Post by Ben Bacarisse<snip>
Post by Keith ThompsonHere's a demo program, based on your declaration above with the syntax
#include <stdio.h>
#include <stdlib.h>
#include <string.h>
int main(void) {
typedef struct string_header_s {
short length; /* limited length */
char text[ 1 ];
} string_header_t;
string_header_t *p = malloc(sizeof *p + 10); /* more than we need */
if (p == NULL) exit(EXIT_FAILURE);
p->length = 4;
strcpy(p->text, "abcd");
printf("p->text[3] = '%c'\n", p->text[3]);
}
When I compile and run this on my system, I get no compile-time
p->text[3] = 'd'
But both the strcpy() call and the reference to p->text[3] have
undefined behavior. Concentrating on the latter, the indexing
operator [] is defined in terms of pointer addition, in this case
(p->text + 3). The description of pointer addition, in N1570
If both the pointer operand and the result point to elements
of the same array object, or one past the last element of the
array object, the evaluation shall not produce an overflow;
otherwise, the behavior is undefined.
The array object in question is p->text, which is of type char[1].
We've used malloc to allocate additional memory past the end of
that array object, but it's not part of the array object.
I wasn't sure where to jump into this thread so here seems
as good a place as any.
Post by Ben BacarisseI think something might be missing from the standard in the area. I
int *ip = malloc(40); // [earlier size bug corrected]
if (ip) ip[3] = 42;
but what is the array in question here? The storage allocated by malloc
has no effective type (yet) so how can ip and ip+3 point to elements of
the same array? (I've used and int * because there are special
dispensations for accessing any objects byte as a sequence of chars.)

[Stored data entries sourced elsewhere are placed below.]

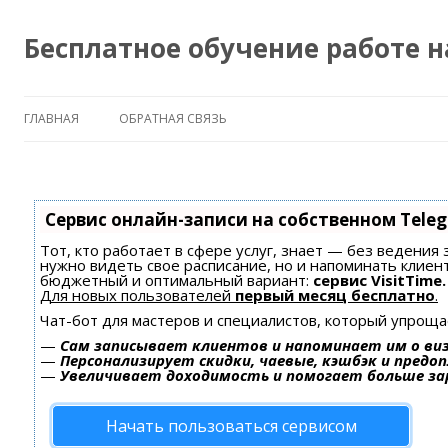
Бесплатное обучение работе 
ГЛАВНАЯ
ОБРАТНАЯ СВЯЗЬ
Сервис онлайн-записи на собственном Tele
Тот, кто работает в сфере услуг, знает — без ведения 
нужно видеть свое расписание, но и напоминать клиен
бюджетный и оптимальный вариант:
сервис VisitTime.
Для новых пользователей
первый месяц бесплатно
.
Чат-бот для мастеров и специалистов, который упроща
—
Сам записывает клиентов и напоминает им о ви
—
Персонализирует скидки, чаевые, кэшбэк и предо
—
Увеличивает доходимость и помогает больше з
Начать пользоваться сервисом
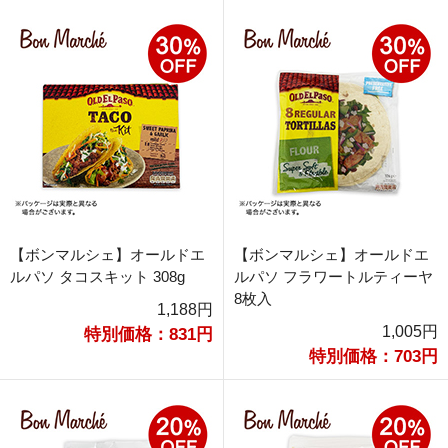
【ボンマルシェ】オールドエ
【ボンマルシェ】オールドエ
ルパソ タコスキット 308g
ルパソ フラワートルティーヤ
8枚入
1,188円
1,005円
特別価格：831円
特別価格：703円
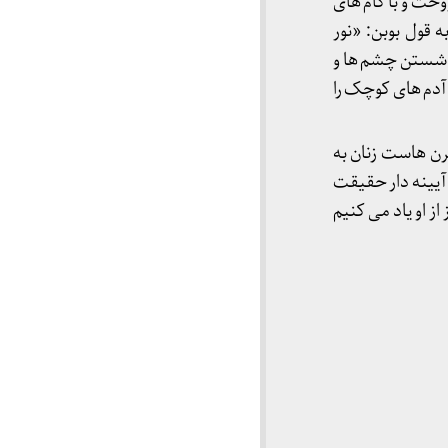
وخت و با گام های
 قول بوبن: «نور
ز شستن چشم ها و
آدم های کوچک را
قرن هاست زنان به
ان آیینه دار حقیقت
ز او یاد می کنیم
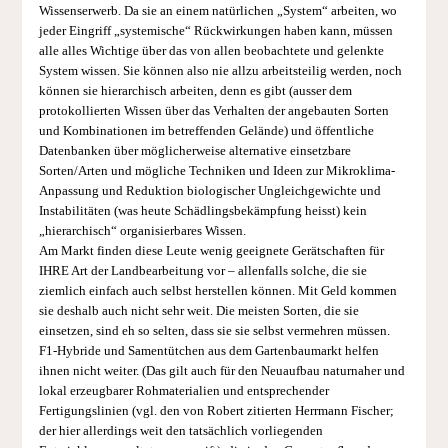
Wissenserwerb. Da sie an einem natürlichen „System“ arbeiten, wo
jeder Eingriff „systemische“ Rückwirkungen haben kann, müssen
alle alles Wichtige über das von allen beobachtete und gelenkte
System wissen. Sie können also nie allzu arbeitsteilig werden, noch
können sie hierarchisch arbeiten, denn es gibt (ausser dem
protokollierten Wissen über das Verhalten der angebauten Sorten
und Kombinationen im betreffenden Gelände) und öffentliche
Datenbanken über möglicherweise alternative einsetzbare
Sorten/Arten und mögliche Techniken und Ideen zur Mikroklima-
Anpassung und Reduktion biologischer Ungleichgewichte und
Instabilitäten (was heute Schädlingsbekämpfung heisst) kein
„hierarchisch“ organisierbares Wissen.
Am Markt finden diese Leute wenig geeignete Gerätschaften für
IHRE Art der Landbearbeitung vor – allenfalls solche, die sie
ziemlich einfach auch selbst herstellen können. Mit Geld kommen
sie deshalb auch nicht sehr weit. Die meisten Sorten, die sie
einsetzen, sind eh so selten, dass sie sie selbst vermehren müssen.
F1-Hybride und Samentütchen aus dem Gartenbaumarkt helfen
ihnen nicht weiter. (Das gilt auch für den Neuaufbau naturnaher und
lokal erzeugbarer Rohmaterialien und entsprechender
Fertigungslinien (vgl. den von Robert zitierten Herrmann Fischer;
der hier allerdings weit den tatsächlich vorliegenden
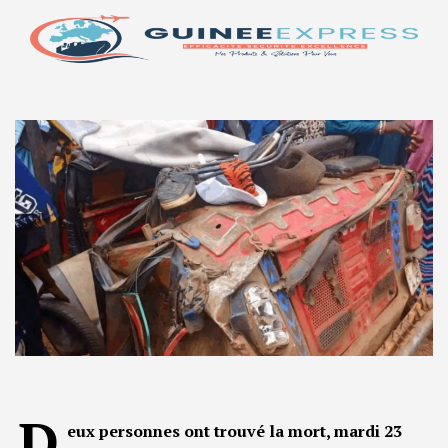
D
eux personnes ont trouvé la mort, mardi 23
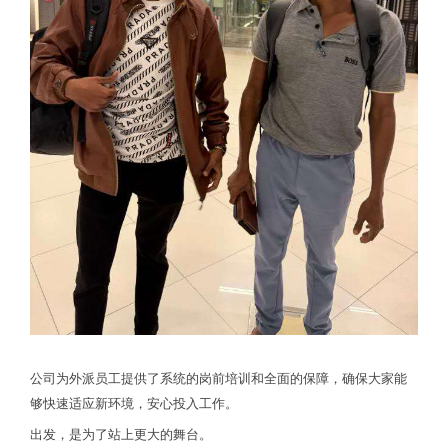
公司为外派员工提供了系统的岗前培训和全面的保障，确保大家能
够快速适应新环境，安心投入工作。
出发，是为了站上更大的舞台。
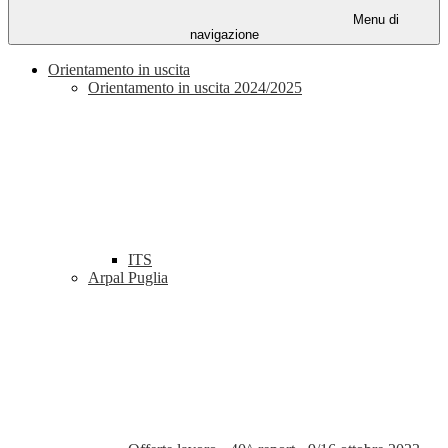
Menu di
navigazione
Orientamento in uscita
Orientamento in uscita 2024/2025
ITS
Arpal Puglia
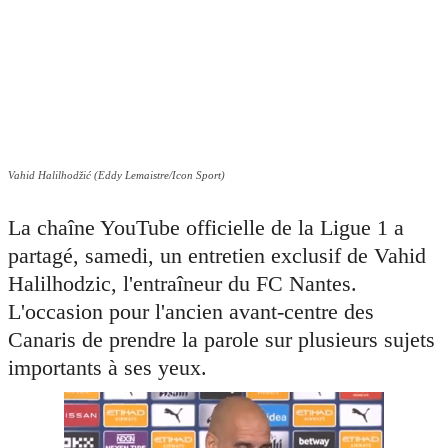
Vahid Halilhodžić (Eddy Lemaistre/Icon Sport)
La chaîne YouTube officielle de la Ligue 1 a
partagé, samedi, un entretien exclusif de Vahid
Halilhodzic, l'entraîneur du FC Nantes.
L'occasion pour l'ancien avant-centre des
Canaris de prendre la parole sur plusieurs sujets
importants à ses yeux.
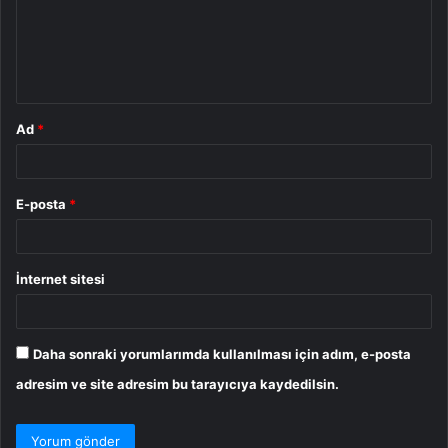
u
m
*
Ad
*
E-posta
*
İnternet sitesi
Daha sonraki yorumlarımda kullanılması için adım, e-posta
adresim ve site adresim bu tarayıcıya kaydedilsin.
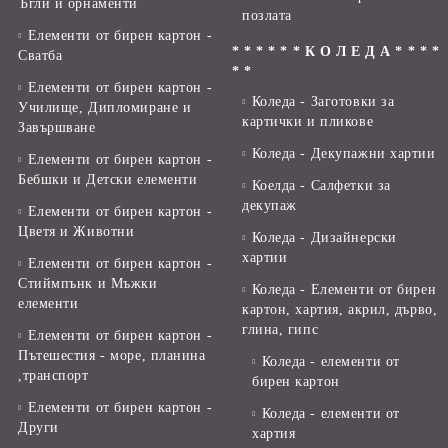
Ъгли и орнаменти
позлата
Елементи от бирен картон -
* * * * * * К О Л Е Д А * * * *
Сватба
* *
Елементи от бирен картон -
Коледа - Заготовки за
Училище, Дипломиране и
картички и пликове
Завършване
Коледа - Декупажни хартии
Елементи от бирен картон -
Бебшки и Детски елементи
Коелда - Салфетки за
декупаж
Елементи от бирен картон -
Цветя и Животни
Коледа - Дизайнерски
хартии
Елементи от бирен картон -
Стиймпънк и Мъжки
Коледа - Eлементи от бирен
елементи
картон, хартия, акрил, дърво,
глина, гипс
Елементи от бирен картон -
Пътешестия - море, планина
Коледа - елементи от
,транспорт
бирен картон
Елементи от бирен картон -
Коледа - елементи от
Други
хартия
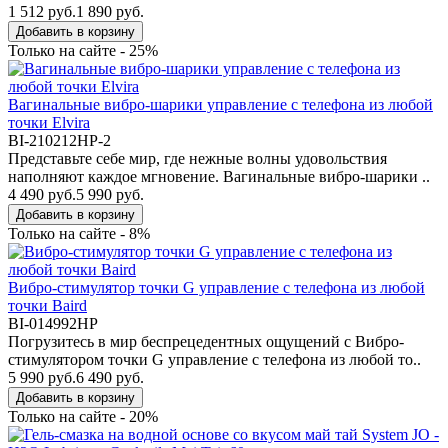
1 512 руб.
1 890 руб.
Добавить в корзину
Только на сайте - 25%
Вагинальные вибро-шарики управление с телефона из любой
точки Elvira
BI-210212HP-2
Представьте себе мир, где нежные волны удовольствия
наполняют каждое мгновение. Вагинальные вибро-шарики ..
4 490 руб.
5 990 руб.
Добавить в корзину
Только на сайте - 8%
Вибро-стимулятор точки G управление с телефона из любой
точки Baird
BI-014992HP
Погрузитесь в мир беспрецедентных ощущений с Вибро-
стимулятором точки G управление с телефона из любой то..
5 990 руб.
6 490 руб.
Добавить в корзину
Только на сайте - 20%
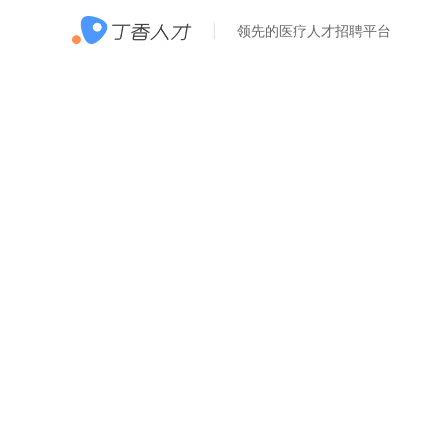
领先的医疗人才招聘平台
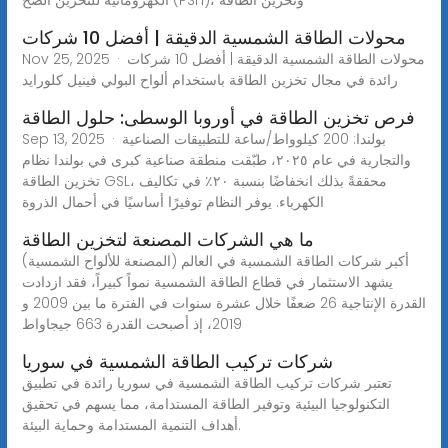
محولات الطاقة الشمسية الدقيقة | أفضل 10 شركات
Nov 25, 2025 · محولات الطاقة الشمسية الدقيقة | أفضل 10 شركات
رائدة في مجال تخزين الطاقة باستخدام ألواح البولي فينيل كلورايد
فرص تخزين الطاقة في أوروبا الوسطى: حلول الطاقة
Sep 13, 2025 · بولندا: 200 كيلوواط/ساعة للتطبيقات الصناعية
والتجارية في عام ٢٠٢٥، طبّقت منطقة صناعية كبرى في بولندا نظام
تخزين الطاقة GSL، محققةً بذلك انخفاضًا بنسبة ٢٠٪ في تكاليف
الكهرباء. يوفر النظام توفيرًا أساسيًا في أحمال الذروة
ما هي الشركات المصنعة لتخزين الطاقة
أكبر شركات الطاقة الشمسية في العالم (المصنعة للألواح الشمسية)
يشهد الاستثمار في قطاع الطاقة الشمسية نمواً كبيراً، فقد ازدادت
القدرة الإنتاجية 26 ضعفًا خلال عشرة سنوات في الفترة ما بين 2009 و
2019، إذ أصبحت القدرة 663 جيجاواط
شركات تركيب الطاقة الشمسية في سوريا
تعتبر شركات تركيب الطاقة الشمسية في سوريا رائدة في تطبيق
التكنولوجيا البيئية وتوفير الطاقة المستدامة، مما يسهم في تحقيق
أهداف التنمية المستدامة وحماية البيئة.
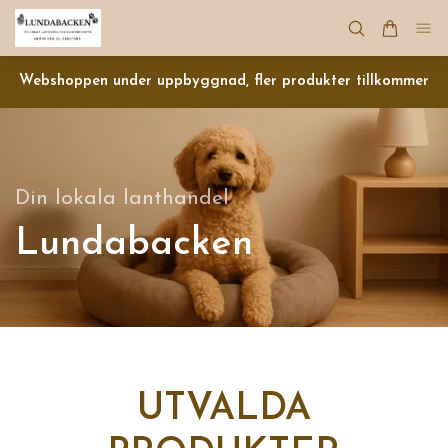
Webshoppen under uppbyggnad, fler produkter tillkommer
Din lokala lanthandel
Lundabacken
UTVALDA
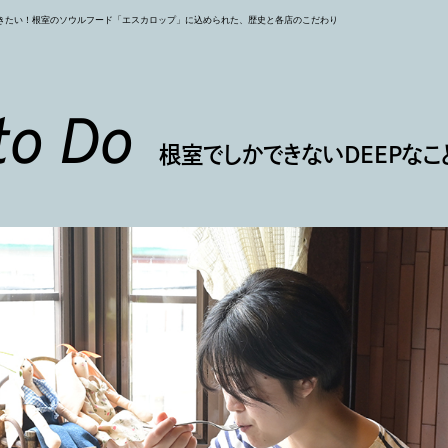
きたい！根室のソウルフード「エスカロップ」に込められた、歴史と各店のこだわり
to Do
根室でしかできないDEEPなこ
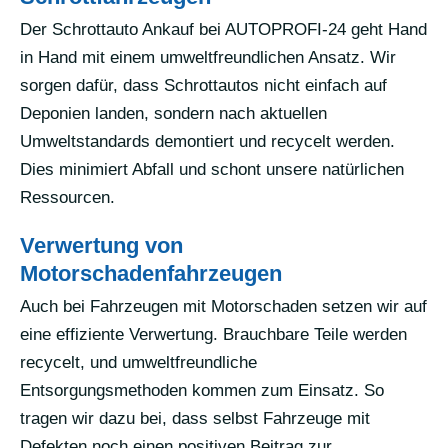
Der Schrottauto Ankauf bei AUTOPROFI-24 geht Hand
in Hand mit einem umweltfreundlichen Ansatz. Wir
sorgen dafür, dass Schrottautos nicht einfach auf
Deponien landen, sondern nach aktuellen
Umweltstandards demontiert und recycelt werden.
Dies minimiert Abfall und schont unsere natürlichen
Ressourcen.
Verwertung von
Motorschadenfahrzeugen
Auch bei Fahrzeugen mit Motorschaden setzen wir auf
eine effiziente Verwertung. Brauchbare Teile werden
recycelt, und umweltfreundliche
Entsorgungsmethoden kommen zum Einsatz. So
tragen wir dazu bei, dass selbst Fahrzeuge mit
Defekten noch einen positiven Beitrag zur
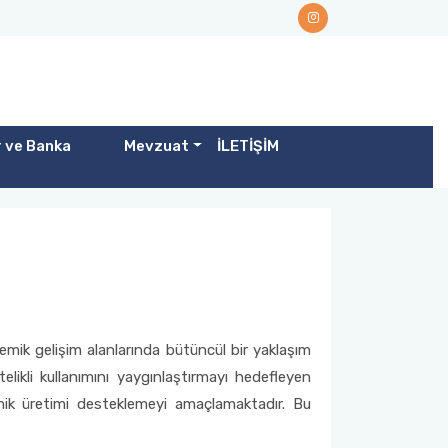
r ve Banka
Mevzuat
İLETİŞİM
emik gelişim alanlarında bütüncül bir yaklaşım
likli kullanımını yaygınlaştırmayı hedefleyen
demik üretimi desteklemeyi amaçlamaktadır. Bu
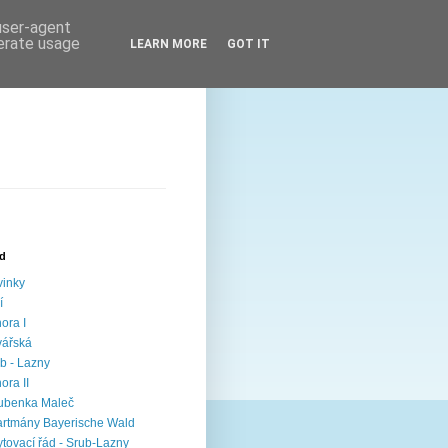
 user-agent
nerate usage
LEARN MORE
GOT IT
ed
inky
í
ora I
vářská
b - Lazny
ora II
ubenka Maleč
rtmány Bayerische Wald
tovací řád - Srub-Lazny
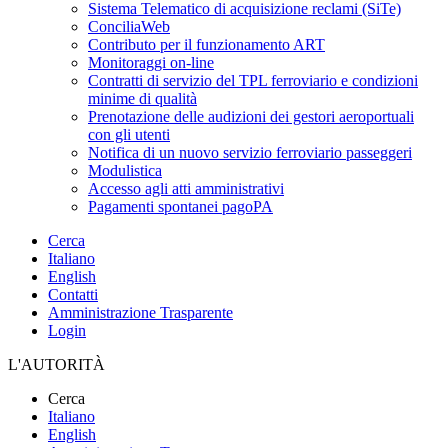
Sistema Telematico di acquisizione reclami (SiTe)
ConciliaWeb
Contributo per il funzionamento ART
Monitoraggi on-line
Contratti di servizio del TPL ferroviario e condizioni
minime di qualità
Prenotazione delle audizioni dei gestori aeroportuali
con gli utenti
Notifica di un nuovo servizio ferroviario passeggeri
Modulistica
Accesso agli atti amministrativi
Pagamenti spontanei pagoPA
Cerca
Italiano
English
Contatti
Amministrazione Trasparente
Login
L'AUTORITÀ
Cerca
Italiano
English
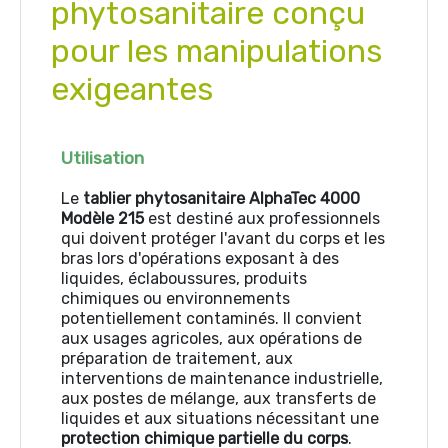
phytosanitaire conçu
pour les manipulations
exigeantes
Utilisation
Le
tablier phytosanitaire AlphaTec 4000
Modèle 215
est destiné aux professionnels
qui doivent protéger l'avant du corps et les
bras lors d'opérations exposant à des
liquides, éclaboussures, produits
chimiques ou environnements
potentiellement contaminés. Il convient
aux usages agricoles, aux opérations de
préparation de traitement, aux
interventions de maintenance industrielle,
aux postes de mélange, aux transferts de
liquides et aux situations nécessitant une
protection chimique partielle du corps
.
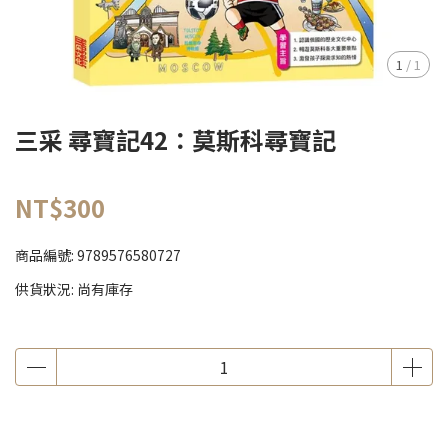
1
/
1
三采 尋寶記42：莫斯科尋寶記
NT$300
商品編號:
9789576580727
供貨狀況:
尚有庫存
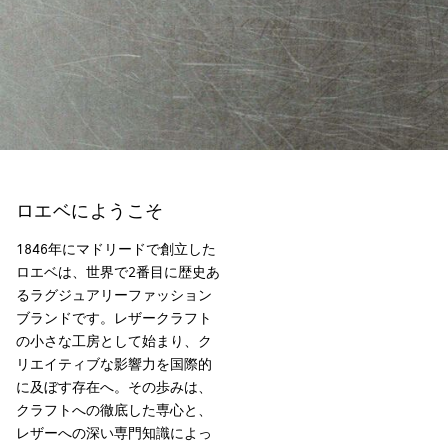
ロエベにようこそ
1846年にマドリードで創立した
ロエベは、世界で2番目に歴史あ
るラグジュアリーファッション
ブランドです。レザークラフト
の小さな工房として始まり、ク
リエイティブな影響力を国際的
に及ぼす存在へ。その歩みは、
クラフトへの徹底した専心と、
レザーへの深い専門知識によっ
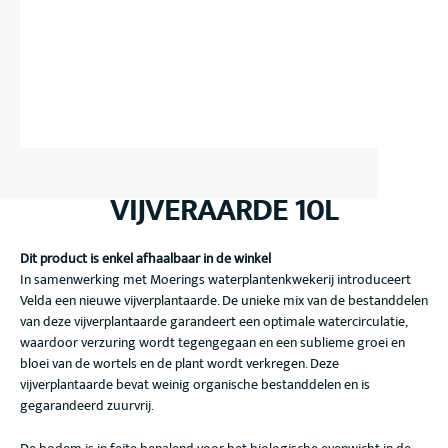
VIJVERAARDE 10L
Dit product is enkel afhaalbaar in de winkel
In samenwerking met Moerings waterplantenkwekerij introduceert
Velda een nieuwe vijverplantaarde. De unieke mix van de bestanddelen
van deze vijverplantaarde garandeert een optimale watercirculatie,
waardoor verzuring wordt tegengegaan en een sublieme groei en
bloei van de wortels en de plant wordt verkregen. Deze
vijverplantaarde bevat weinig organische bestanddelen en is
gegarandeerd zuurvrij.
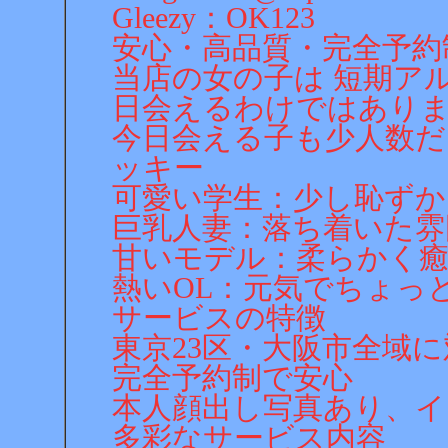
Gleezy：OK123
安心・高品質・完全予約
当店の女の子は 短期ア
日会えるわけではあり
今日会える子も少人数
ッキー
可愛い学生：少し恥ず
巨乳人妻：落ち着いた雰
甘いモデル：柔らかく
熱いOL：元気でちょっ
サービスの特徴
東京23区・大阪市全域
完全予約制で安心
本人顔出し写真あり、イ
多彩なサービス内容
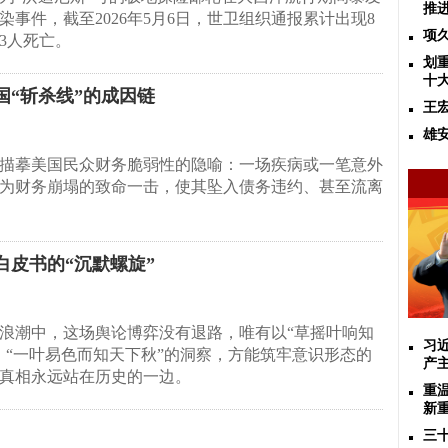
推
染事件，截至2026年5月6日，世卫组织通报累计出现8
项
3人死亡。
划
十
“斩杀线”的成因链
王
雄
描摹美国民众财务脆弱性的隐喻：一场疾病或一笔意外
为财务崩塌的致命一击，使其坠入债务违约、甚至流离
皮书的“沉默螺旋”
浪潮中，这场舆论博弈没有退路，唯有以“草摇叶响知
习
、“一叶易色而知天下秋”的洞察，方能筑牢意识形态的
产
真相永远站在历史的一边。
重温
新重
三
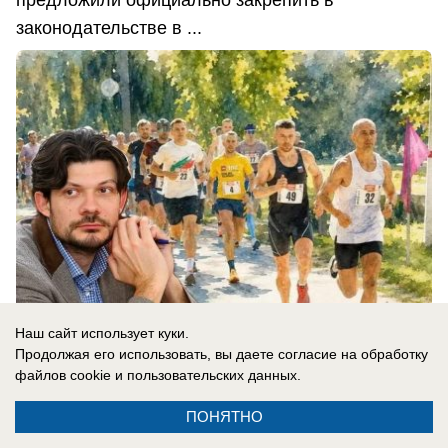
предложили официально закрепить в
законодательстве в ...
Наш сайт использует куки.
Продолжая его использовать, вы даете согласие на обработку
файлов cookie
и пользовательских данных.
08.08.2026
0
ПОНЯТНО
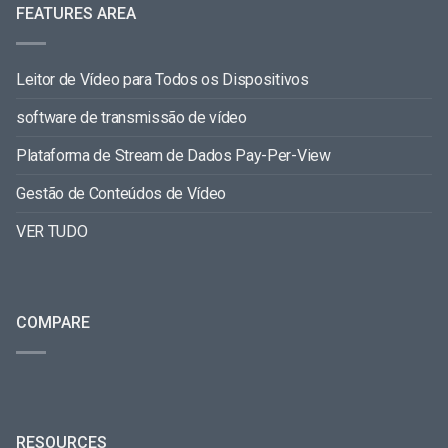
FEATURES AREA
Leitor de Vídeo para Todos os Dispositivos
software de transmissão de vídeo
Plataforma de Stream de Dados Pay-Per-View
Gestão de Conteúdos de Vídeo
VER TUDO
COMPARE
RESOURCES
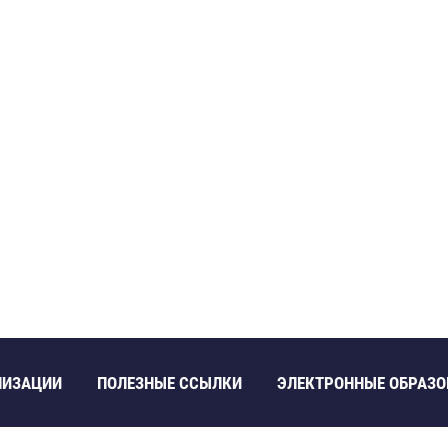
НИЗАЦИИ
ПОЛЕЗНЫЕ ССЫЛКИ
ЭЛЕКТРОННЫЕ ОБРАЗО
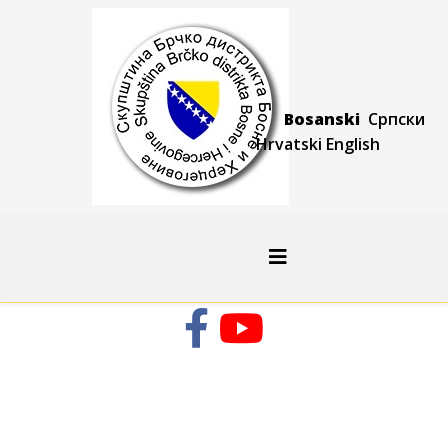
Bosanski
Српски
Hrvatski
Engli
sh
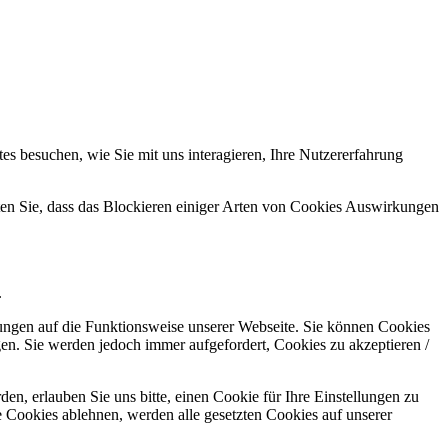
s besuchen, wie Sie mit uns interagieren, Ihre Nutzererfahrung
hten Sie, dass das Blockieren einiger Arten von Cookies Auswirkungen
.
kungen auf die Funktionsweise unserer Webseite. Sie können Cookies
gen. Sie werden jedoch immer aufgefordert, Cookies zu akzeptieren /
n, erlauben Sie uns bitte, einen Cookie für Ihre Einstellungen zu
 Cookies ablehnen, werden alle gesetzten Cookies auf unserer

Assuming 'sizeof (int) == 4', this malloc call returns a pointer
to a space that can be used as an array of 10 ints. Given that,
the index operation, and subsequent assignment operation, have
defined behavior. Asking "what is the array" is not important,
because the relevant passage for malloc(), etc, gives the right
to use the returned pointer value in the same way that a pointer
to the start of an array could be used.
Post by Ben Bacarisse/*[previously]*/ string_header_t *p = malloc(sizeof *p + 10);
p->text[3] = 'x'; // invalid
char *cp = (void *)p;
cp += offsetof(sting_header_t, text);
cp[3] = 'x'; // this one OK?
I'd say yes
In my view there is no question that the behavior involving 'cp'
is defined, actually for two different reasons. The more subtle
reason I will discuss below. The more obvious reason is that for
any object, including the implied array object pointed to by 'p',
it's always allowed to convert a pointer to the start of the
object to a pointer-to-character type, and access the object as
an array of bytes. (Some people might quibble about having to
increment pointers one-by-one to access the characters, but I'm
going to ignore that since it doesn't pass the laugh test.)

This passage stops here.